Work instructions:
What is printed must match, line for line, the records from their first line through the line containing "raptor Ultimate I", with pictures left out.

- - -

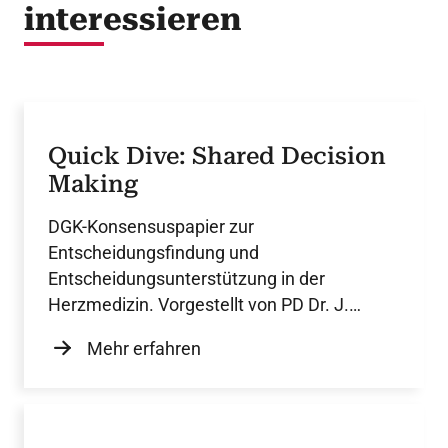
interessieren
Quick Dive: Shared Decision
Making
DGK-Konsensuspapier zur
Entscheidungsfindung und
Entscheidungsunterstützung in der
Herzmedizin. Vorgestellt von PD Dr. J.
Dutzmann.
Mehr erfahren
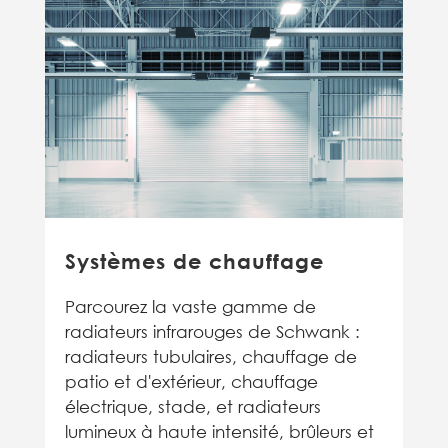
Systèmes de chauffage
Parcourez la vaste gamme de
radiateurs infrarouges de Schwank :
radiateurs tubulaires, chauffage de
patio et d'extérieur, chauffage
électrique, stade, et radiateurs
lumineux à haute intensité, brûleurs et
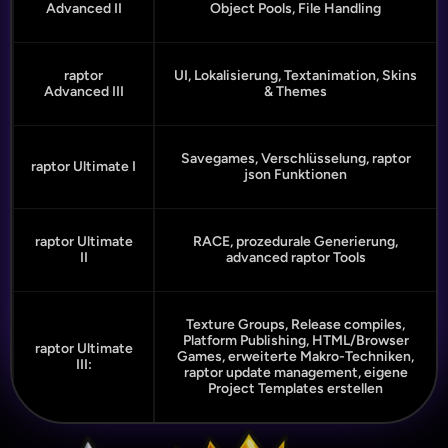
Advanced II
Object Pools, File Handling
raptor
UI, Lokalisierung, Textanimation, Skins
Advanced III
& Themes
Savegames, Verschlüsselung, raptor
raptor Ultimate I
json Funktionen
raptor Ultimate
RACE, prozedurale Generierung,
II
advanced raptor Tools
Texture Groups, Release compiles,
Platform Publishing, HTML/Browser
raptor Ultimate
Games, erweiterte Makro-Techniken,
III:
raptor update management, eigene
Project Templates erstellen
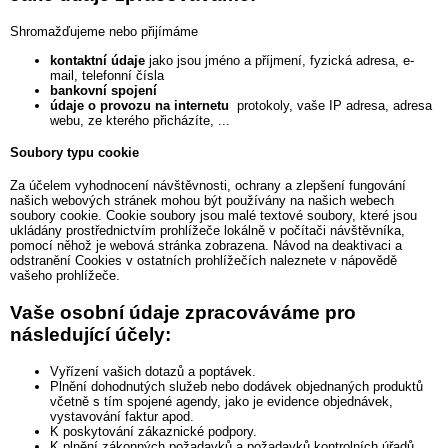
Shromažďujeme nebo přijímáme
kontaktní údaje
jako jsou jméno a příjmení, fyzická adresa, e-
mail, telefonní čísla
bankovní spojení
údaje o provozu na internetu
protokoly, vaše IP adresa, adresa
webu, ze kterého přicházíte, ...
Soubory typu cookie
Za účelem vyhodnocení návštěvnosti, ochrany a zlepšení fungování
našich webových stránek mohou být používány na našich webech
soubory cookie. Cookie soubory jsou malé textové soubory, které jsou
ukládány prostřednictvím prohlížeče lokálně v počítači návštěvníka,
pomocí něhož je webová stránka zobrazena. Návod na deaktivaci a
odstranění Cookies v ostatních prohlížečích naleznete v nápovědě
vašeho prohlížeče.
Vaše osobní údaje zpracováváme pro
následující účely:
Vyřízení vašich dotazů a poptávek.
Plnění dohodnutých služeb nebo dodávek objednaných produktů
včetně s tím spojené agendy, jako je evidence objednávek,
vystavování faktur apod.
K poskytování zákaznické podpory.
K plnění zákonných požadavků a požadavků kontrolních úřadů,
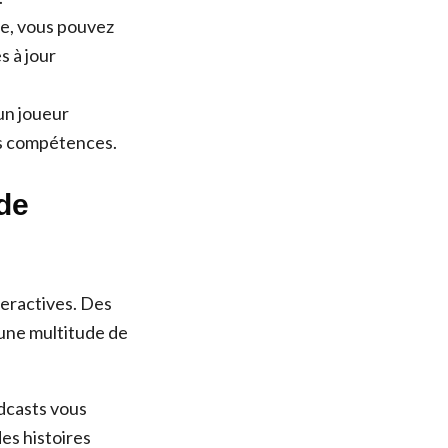
te, vous pouvez
s à jour
un joueur
os compétences.
de
teractives. Des
 une multitude de
dcasts vous
es histoires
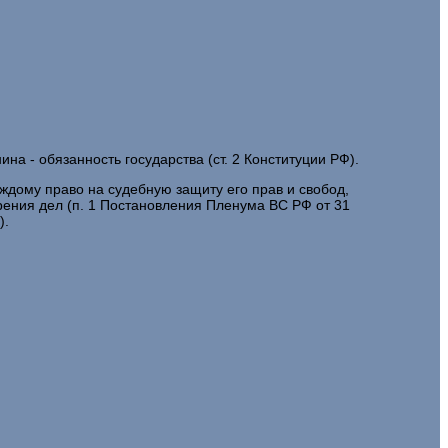
на - обязанность государства (ст. 2 Конституции РФ).
аждому право на судебную защиту его прав и свобод,
ения дел (п. 1 Постановления Пленума ВС РФ от 31
).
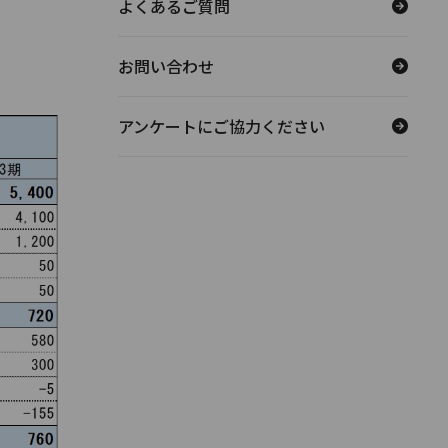
よくあるご質問
お問い合わせ
アンケートにご協力ください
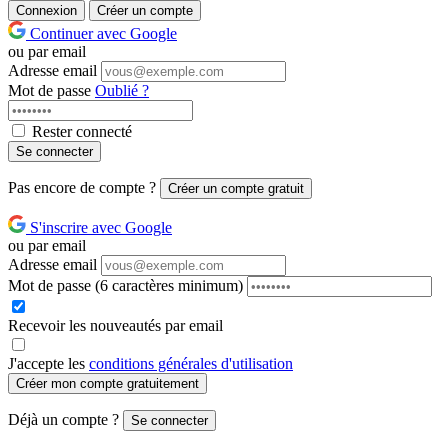
Connexion
Créer un compte
Continuer avec Google
ou par email
Adresse email
Mot de passe
Oublié ?
Rester connecté
Se connecter
Pas encore de compte ?
Créer un compte gratuit
S'inscrire avec Google
ou par email
Adresse email
Mot de passe
(6 caractères minimum)
Recevoir les nouveautés par email
J'accepte les
conditions générales d'utilisation
Créer mon compte gratuitement
Déjà un compte ?
Se connecter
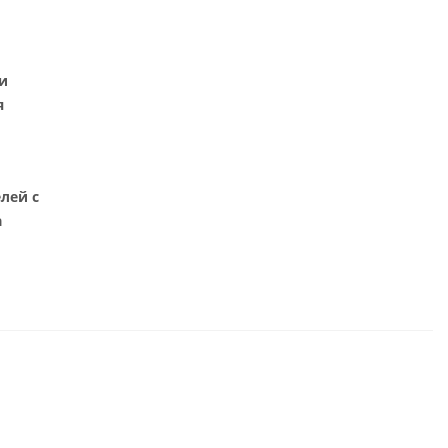
и
я
лей с
а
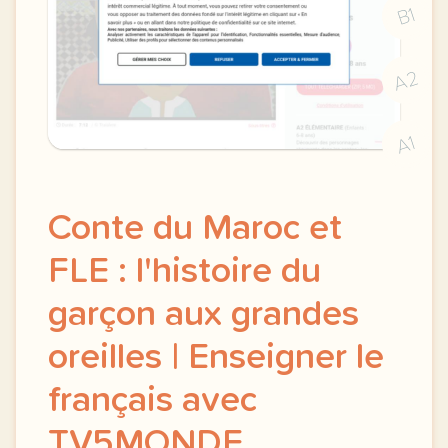
B1
A2
A1
Conte du Maroc et
FLE : l'histoire du
garçon aux grandes
oreilles | Enseigner le
français avec
TV5MONDE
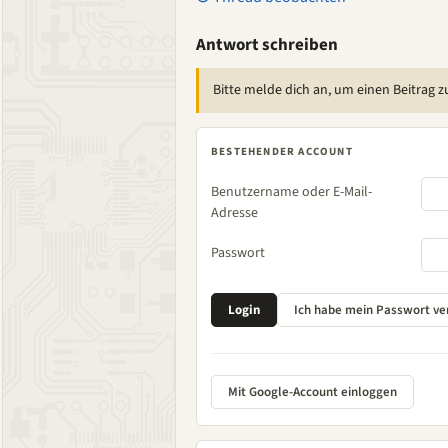
Antwort schreiben
Bitte melde dich an, um einen Beitrag z
BESTEHENDER ACCOUNT
Benutzername oder E-Mail-
Adresse
Passwort
Mit Google-Account einloggen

- - -

Solution below:
interessieren
Quick Dive: Shared Decision
Making
DGK-Konsensuspapier zur
Entscheidungsfindung und
Entscheidungsunterstützung in der
Herzmedizin. Vorgestellt von PD Dr. J.
Dutzmann.
Mehr erfahren
Systèmes de chauffage
Parcourez la vaste gamme de
radiateurs infrarouges de Schwank :
radiateurs tubulaires, chauffage de
patio et d'extérieur, chauffage
électrique, stade, et radiateurs
lumineux à haute intensité, brûleurs et
Advanced II
Object Pools, File Handling
raptor
UI, Lokalisierung, Textanimation, Skins
Advanced III
& Themes
Savegames, Verschlüsselung, raptor
raptor Ultimate I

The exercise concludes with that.